If we do not allow ourselves to forgive, then unforgiveness and the sin of others will rule our lives.  When we forgive, we free ourselves from the sins of other people.
When we forgive someone, we acknowledge that there was a wrong done and hurt was the result.  With forgiveness, we restore the relationship we had, but in the light of the hurt.  We can’t pretend or ignore the events, but nor should we dwell on them. 
This may seem easy when the infractions are less serious, when a person has missed a date or misplaced some important information.  But what about when we are talking about serious offenses, like murder, terrorism and acts of violence.  Can we forgive then? Should we forgive then?

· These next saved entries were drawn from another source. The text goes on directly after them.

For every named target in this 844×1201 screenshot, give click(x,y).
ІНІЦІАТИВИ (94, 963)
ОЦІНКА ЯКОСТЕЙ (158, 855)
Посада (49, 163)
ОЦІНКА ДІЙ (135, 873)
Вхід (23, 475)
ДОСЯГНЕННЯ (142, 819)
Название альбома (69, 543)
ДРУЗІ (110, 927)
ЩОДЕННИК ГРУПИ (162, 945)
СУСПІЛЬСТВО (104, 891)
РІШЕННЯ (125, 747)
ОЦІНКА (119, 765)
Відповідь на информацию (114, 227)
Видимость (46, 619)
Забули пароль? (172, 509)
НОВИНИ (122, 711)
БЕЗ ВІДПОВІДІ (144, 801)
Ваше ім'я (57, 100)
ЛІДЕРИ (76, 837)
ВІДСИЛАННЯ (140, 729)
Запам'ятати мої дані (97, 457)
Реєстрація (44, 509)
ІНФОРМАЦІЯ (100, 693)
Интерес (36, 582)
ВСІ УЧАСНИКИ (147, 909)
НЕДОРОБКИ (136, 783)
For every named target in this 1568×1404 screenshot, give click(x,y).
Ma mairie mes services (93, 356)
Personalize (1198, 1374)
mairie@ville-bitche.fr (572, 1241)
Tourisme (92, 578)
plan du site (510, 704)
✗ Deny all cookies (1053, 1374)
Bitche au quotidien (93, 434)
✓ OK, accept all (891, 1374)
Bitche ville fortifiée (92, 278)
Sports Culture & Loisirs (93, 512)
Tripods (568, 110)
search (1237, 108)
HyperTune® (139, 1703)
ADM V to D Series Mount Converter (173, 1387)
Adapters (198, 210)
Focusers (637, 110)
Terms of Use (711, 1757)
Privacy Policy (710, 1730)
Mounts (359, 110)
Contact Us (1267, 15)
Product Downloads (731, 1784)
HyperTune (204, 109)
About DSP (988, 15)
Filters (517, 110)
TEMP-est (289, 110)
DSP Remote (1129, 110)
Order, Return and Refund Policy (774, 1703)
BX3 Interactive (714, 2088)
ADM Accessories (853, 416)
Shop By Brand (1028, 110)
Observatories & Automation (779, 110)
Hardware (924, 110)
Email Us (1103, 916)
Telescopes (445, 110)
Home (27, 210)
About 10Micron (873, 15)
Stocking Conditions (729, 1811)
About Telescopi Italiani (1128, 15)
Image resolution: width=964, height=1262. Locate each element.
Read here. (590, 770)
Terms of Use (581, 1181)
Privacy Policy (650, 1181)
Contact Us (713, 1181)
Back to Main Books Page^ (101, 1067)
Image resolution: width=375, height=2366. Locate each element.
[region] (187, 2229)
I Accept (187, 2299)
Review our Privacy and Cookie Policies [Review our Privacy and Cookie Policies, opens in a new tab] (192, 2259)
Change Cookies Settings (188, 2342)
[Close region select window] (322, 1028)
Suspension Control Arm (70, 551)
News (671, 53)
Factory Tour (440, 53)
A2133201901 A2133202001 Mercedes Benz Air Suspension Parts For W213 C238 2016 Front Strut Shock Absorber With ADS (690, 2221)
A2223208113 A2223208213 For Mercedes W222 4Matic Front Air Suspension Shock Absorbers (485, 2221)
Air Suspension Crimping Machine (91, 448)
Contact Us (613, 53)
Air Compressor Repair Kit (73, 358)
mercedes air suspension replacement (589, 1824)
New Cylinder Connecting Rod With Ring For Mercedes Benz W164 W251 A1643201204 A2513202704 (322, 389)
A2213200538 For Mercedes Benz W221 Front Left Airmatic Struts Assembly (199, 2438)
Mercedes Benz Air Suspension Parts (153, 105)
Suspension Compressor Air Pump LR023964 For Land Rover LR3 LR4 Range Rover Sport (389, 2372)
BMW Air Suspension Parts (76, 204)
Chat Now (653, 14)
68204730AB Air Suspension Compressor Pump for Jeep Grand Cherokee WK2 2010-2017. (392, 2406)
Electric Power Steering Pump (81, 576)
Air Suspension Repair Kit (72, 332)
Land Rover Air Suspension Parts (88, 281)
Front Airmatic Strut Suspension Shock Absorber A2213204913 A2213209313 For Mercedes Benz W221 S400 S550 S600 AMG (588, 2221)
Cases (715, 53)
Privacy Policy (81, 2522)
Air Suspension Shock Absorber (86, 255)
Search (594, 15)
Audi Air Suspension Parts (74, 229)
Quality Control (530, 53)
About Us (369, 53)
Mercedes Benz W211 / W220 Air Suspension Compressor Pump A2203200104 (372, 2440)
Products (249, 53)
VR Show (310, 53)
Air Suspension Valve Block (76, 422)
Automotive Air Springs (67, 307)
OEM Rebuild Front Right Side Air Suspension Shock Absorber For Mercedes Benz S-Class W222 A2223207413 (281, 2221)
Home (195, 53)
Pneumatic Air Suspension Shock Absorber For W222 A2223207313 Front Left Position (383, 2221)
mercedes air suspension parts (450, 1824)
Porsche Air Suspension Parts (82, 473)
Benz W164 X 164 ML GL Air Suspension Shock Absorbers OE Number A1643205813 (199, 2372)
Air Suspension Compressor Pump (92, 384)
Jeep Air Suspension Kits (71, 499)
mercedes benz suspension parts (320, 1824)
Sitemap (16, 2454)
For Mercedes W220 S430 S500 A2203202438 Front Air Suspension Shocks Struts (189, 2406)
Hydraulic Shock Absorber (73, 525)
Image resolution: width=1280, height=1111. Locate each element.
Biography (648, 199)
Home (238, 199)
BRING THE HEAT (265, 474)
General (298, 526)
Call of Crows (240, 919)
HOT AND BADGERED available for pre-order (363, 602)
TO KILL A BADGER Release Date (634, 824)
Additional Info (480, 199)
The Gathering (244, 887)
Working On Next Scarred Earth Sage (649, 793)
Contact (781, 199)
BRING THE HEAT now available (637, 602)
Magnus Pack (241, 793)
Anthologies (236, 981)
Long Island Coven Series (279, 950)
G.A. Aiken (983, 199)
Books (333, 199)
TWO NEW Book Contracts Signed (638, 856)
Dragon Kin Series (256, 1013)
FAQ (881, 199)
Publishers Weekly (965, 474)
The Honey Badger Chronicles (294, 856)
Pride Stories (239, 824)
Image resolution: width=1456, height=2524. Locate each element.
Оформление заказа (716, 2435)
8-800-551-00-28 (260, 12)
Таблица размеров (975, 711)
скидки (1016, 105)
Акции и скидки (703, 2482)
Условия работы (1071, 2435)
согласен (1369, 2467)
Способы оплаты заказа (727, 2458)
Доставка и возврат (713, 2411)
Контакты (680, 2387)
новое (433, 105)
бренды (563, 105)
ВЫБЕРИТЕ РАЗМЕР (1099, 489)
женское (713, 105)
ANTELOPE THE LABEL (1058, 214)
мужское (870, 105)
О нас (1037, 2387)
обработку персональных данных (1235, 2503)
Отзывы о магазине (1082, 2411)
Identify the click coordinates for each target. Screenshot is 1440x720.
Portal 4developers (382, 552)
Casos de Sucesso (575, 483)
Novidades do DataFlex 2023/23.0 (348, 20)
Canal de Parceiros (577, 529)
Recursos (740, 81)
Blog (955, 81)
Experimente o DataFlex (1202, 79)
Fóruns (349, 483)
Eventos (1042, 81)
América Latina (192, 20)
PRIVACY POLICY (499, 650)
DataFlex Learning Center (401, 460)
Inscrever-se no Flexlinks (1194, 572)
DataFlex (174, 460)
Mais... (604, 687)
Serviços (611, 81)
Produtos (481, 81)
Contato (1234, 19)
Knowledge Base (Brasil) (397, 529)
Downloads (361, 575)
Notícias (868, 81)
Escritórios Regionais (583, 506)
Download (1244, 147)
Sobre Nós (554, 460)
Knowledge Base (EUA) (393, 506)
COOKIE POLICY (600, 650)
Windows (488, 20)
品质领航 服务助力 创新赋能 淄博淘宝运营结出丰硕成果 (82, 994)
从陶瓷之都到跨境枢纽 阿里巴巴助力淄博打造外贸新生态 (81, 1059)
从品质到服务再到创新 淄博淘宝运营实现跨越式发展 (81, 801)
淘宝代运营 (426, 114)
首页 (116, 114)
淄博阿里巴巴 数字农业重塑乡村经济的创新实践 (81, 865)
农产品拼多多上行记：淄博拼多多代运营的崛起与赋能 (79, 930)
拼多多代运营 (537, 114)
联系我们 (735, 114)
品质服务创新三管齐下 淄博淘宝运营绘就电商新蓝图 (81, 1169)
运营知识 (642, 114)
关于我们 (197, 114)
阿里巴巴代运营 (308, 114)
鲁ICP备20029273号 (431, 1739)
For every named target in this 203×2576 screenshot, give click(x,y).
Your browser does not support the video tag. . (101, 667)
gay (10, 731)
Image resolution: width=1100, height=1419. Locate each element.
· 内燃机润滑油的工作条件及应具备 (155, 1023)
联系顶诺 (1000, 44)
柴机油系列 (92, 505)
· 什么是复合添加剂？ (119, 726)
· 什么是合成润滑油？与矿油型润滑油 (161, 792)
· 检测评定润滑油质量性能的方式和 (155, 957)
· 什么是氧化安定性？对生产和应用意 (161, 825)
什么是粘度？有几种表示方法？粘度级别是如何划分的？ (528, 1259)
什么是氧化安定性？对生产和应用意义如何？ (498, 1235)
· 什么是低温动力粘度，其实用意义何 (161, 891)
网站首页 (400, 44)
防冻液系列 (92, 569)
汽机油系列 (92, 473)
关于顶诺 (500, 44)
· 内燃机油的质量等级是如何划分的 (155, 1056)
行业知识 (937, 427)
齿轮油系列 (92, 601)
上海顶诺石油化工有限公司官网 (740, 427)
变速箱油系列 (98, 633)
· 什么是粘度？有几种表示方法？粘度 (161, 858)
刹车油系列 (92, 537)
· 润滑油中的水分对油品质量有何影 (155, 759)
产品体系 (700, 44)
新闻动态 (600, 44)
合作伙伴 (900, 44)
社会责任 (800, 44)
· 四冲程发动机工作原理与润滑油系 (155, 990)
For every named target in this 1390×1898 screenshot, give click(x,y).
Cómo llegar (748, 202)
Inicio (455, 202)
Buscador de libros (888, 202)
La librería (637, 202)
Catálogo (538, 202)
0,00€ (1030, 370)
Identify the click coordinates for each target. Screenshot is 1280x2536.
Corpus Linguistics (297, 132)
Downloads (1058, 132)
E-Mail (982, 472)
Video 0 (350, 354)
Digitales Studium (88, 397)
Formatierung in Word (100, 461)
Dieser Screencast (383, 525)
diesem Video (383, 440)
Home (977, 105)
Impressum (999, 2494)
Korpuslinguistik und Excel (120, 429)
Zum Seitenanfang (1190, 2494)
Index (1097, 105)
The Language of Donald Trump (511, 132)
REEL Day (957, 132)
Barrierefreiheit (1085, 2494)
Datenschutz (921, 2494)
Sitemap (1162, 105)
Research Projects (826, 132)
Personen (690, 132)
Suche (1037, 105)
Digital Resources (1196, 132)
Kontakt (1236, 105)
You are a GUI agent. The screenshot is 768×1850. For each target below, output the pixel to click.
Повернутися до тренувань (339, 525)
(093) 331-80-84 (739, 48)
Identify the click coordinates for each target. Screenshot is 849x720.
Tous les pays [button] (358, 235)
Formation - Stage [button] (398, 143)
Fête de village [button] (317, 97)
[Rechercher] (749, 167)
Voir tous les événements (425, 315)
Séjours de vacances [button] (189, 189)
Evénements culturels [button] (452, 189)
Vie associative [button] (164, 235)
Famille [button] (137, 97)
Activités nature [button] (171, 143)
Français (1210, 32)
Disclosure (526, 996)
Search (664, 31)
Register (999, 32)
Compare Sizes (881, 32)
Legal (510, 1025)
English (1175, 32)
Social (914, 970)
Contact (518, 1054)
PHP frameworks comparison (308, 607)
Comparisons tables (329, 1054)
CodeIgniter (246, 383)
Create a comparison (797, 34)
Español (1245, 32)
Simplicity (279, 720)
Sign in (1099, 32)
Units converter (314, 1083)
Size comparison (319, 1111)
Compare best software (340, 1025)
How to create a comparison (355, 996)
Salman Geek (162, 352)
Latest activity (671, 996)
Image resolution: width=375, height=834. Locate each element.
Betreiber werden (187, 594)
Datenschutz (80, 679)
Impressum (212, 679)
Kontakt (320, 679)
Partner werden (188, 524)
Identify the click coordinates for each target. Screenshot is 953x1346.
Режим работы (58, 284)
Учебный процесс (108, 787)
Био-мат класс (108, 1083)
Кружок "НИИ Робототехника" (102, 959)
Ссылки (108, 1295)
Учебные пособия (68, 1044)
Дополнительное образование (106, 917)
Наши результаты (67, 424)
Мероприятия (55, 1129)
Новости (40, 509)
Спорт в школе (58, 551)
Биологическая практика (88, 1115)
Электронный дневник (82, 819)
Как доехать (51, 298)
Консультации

I am not directly related to either of these events, nor directly involved with the major tragedies of our day.  I do not, for a second, want to minimize or trivialize anybody’s pain.  I do not want to say that I have experienced similar things, because I haven’t.  I do not want to say that I can even imagine the level of suffering that has been present in people’s lives.  I do not want to gloss over their pain and their suffering. 
But at the same time, I have been the object and victim of cruel things.  I have been betrayed, I have been rejected, I have been abandoned.  I understand pain and the desire for revenge.  On the other hand, I have betrayed, I have rejected and I have abandoned, and I recognize the desire to be forgiven.  I stand as one who has betrayed God, abandoned God, forsaken God, and yet at the same time has been forgiven by God, welcomed by God, loved by God and accepted by God.
Christ calls us to forgive one another and the way of peace is the way of forgiveness. Imagine if we could, on an individual level, forgive those who have wronged us.  Imagine if we would heed the prayer that we pray every week and ‘forgive our debtors.’ Imagine what good could happen in this world if we could do this.    Imagine, if we could, as a country, and as a culture embrace the grace of forgiveness.
I am not a ‘pie in the sky’ idealist. Countries have interests to protect…namely their people.  And while the State must do what it needs to do, the people who make up the state can practice the art of forgiveness.

The work begins, as always, with us, with individuals. We must work to cultivate forgiveness in our lives.  When people wrong us, especially in the small and ordinary things in our lives, we must work to overcome our pride and forgive them. This leads us to be able to forgive people for bigger crimes against us.  Most of us will never deal with the events like the tragedies we have mentioned, but if we forgive for smaller things, we can work at forgiving the bigger ‘stuff.’
Forgiveness is a path that we can walk.  We might not be able or ready to forgive people for everything right away.  But with time, we can work at it and to forgive people as Christ as forgiven us.